## The records:

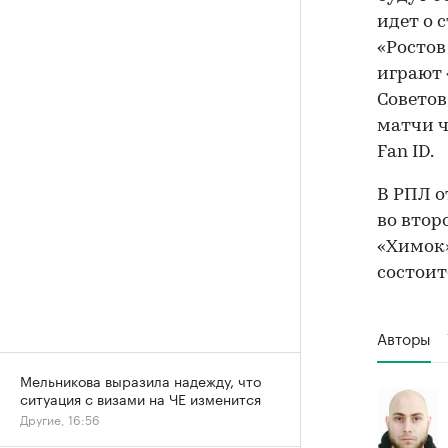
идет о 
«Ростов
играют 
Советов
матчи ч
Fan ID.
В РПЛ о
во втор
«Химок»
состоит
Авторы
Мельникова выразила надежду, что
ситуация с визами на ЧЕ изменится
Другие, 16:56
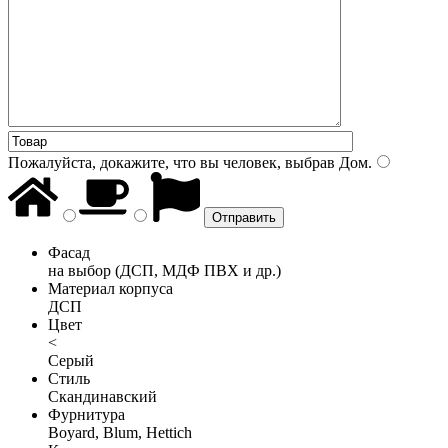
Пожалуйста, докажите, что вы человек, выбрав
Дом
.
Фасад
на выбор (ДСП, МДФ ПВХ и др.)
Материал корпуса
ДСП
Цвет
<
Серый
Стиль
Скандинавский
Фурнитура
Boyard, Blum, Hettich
* * *
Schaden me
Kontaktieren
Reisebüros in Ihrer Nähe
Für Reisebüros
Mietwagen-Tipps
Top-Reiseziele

## Work item:
Copy out every line of the data in which the word "Reisebüros" is found.

## Solution to this problem:
Reisebüros in Ihrer Nähe
Für Reisebüros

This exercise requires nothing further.